Ecoregion in New Guinea

The Southern New Guinea freshwater swamp forests is a tropical moist forest ecoregion in southern New Guinea. The ecoregion includes the extensive swamp forests of southern and western New Guinea.

==Geography==
New Guinea is home to extensive swamp forests. These forests are permanently waterlogged or seasonally inundated during the rainy season. The Southern New Guinea freshwater swamp forests extend from the western Bird's Head Peninsula to the Papuan Peninsula in the southeast. The forests lie in the lower reaches of the rivers that drain New Guinea's highlands. The most extensive swamp forests are in the basin of the Fly River.

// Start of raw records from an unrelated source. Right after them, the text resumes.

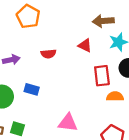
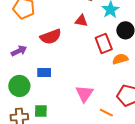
red semicircle: (48, 54) -> (51, 37), size x1.5
pink triangle: (68, 123) -> (84, 94), turned -48

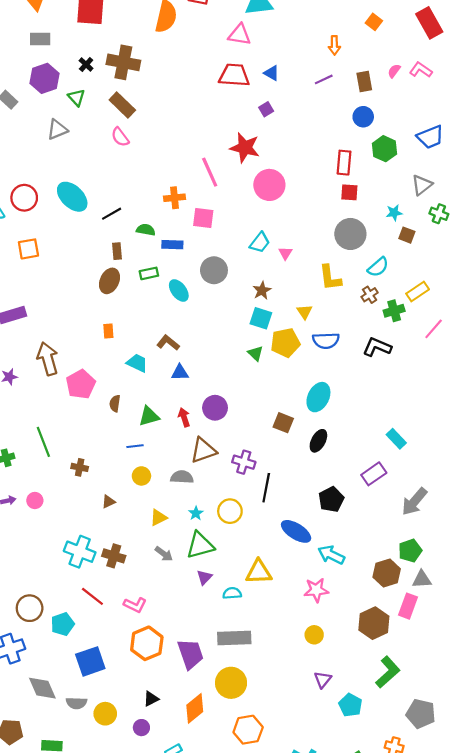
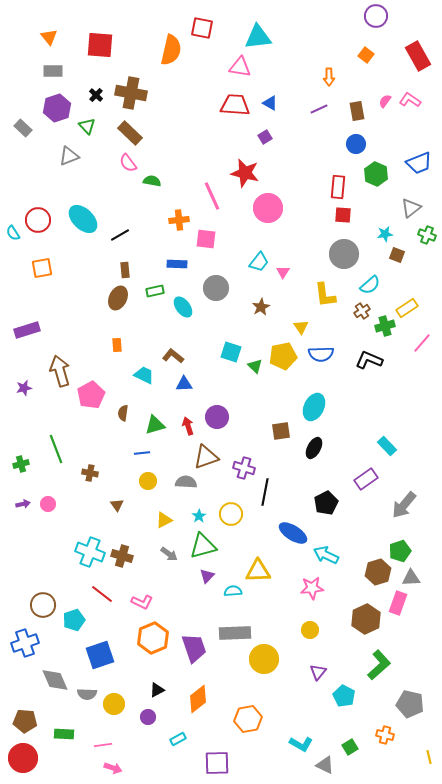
green semicircle: (146, 230) -> (152, 181), moved
cyan square: (261, 318) -> (231, 352), moved
brown square: (283, 423) -> (281, 431), turned -30
brown triangle: (108, 502) -> (117, 505), turned -40
yellow circle: (231, 683) -> (264, 659), moved

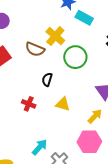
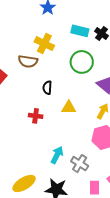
cyan rectangle: (84, 18) -> (80, 31), moved
green circle: (75, 57) -> (82, 62), moved

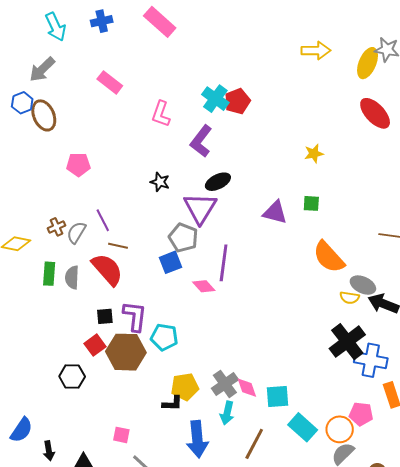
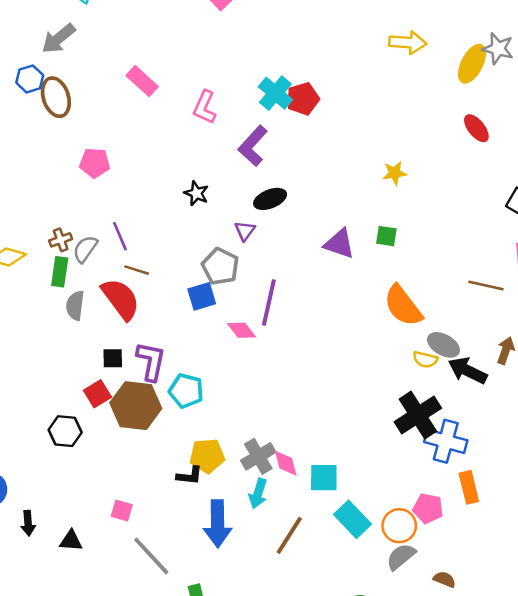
pink rectangle: (110, 82) -> (142, 81), moved
red ellipse: (375, 113) -> (476, 128), size x0.7
purple triangle: (200, 208) -> (245, 231), size x0.5
green rectangle: (49, 274) -> (60, 272), moved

The Southern New Guinea lowland rain forests and Vogelkop-Aru lowland rain forests ecoregions occupy the adjacent lowlands. Near the coast the freshwater swamp forests transition to New Guinea mangroves as the waters become brackish or salt.

==Climate==
The ecoregion has a humid tropical climate.

==Flora==
The freshwater swamp forests support diverse habitats, from open water to grass swamps of several types (dominated by Leersia, Saccharum-Phragmites, Pseudoraphis, or mixed swamps with no dominant plant), swamp savannas (Melaleuca-dominated or mixed), swamp woodlands (dominated by sago palm (Metroxylon sagu), Pandanus, or mixed), and swamp forests dominated by Campnosperma, Terminalia, or Melaleuca.

==Fauna==
The ecoregion is home to fifty mammal species, including marsupials, bats, and murid rodents. There is one endemic mammal species, the Fly River water rat (Leptomys signatus).

The ecoregion has 339 species of birds, including resident and migratory birds. The ecoregion's lakes and wetlands support large populations of water birds.

== Protected areas ==
A 2017 assessment found that 8,583 km², or 9%, of the ecoregion is in protected areas. Over 80% of the ecoregion has relatively intact vegetation.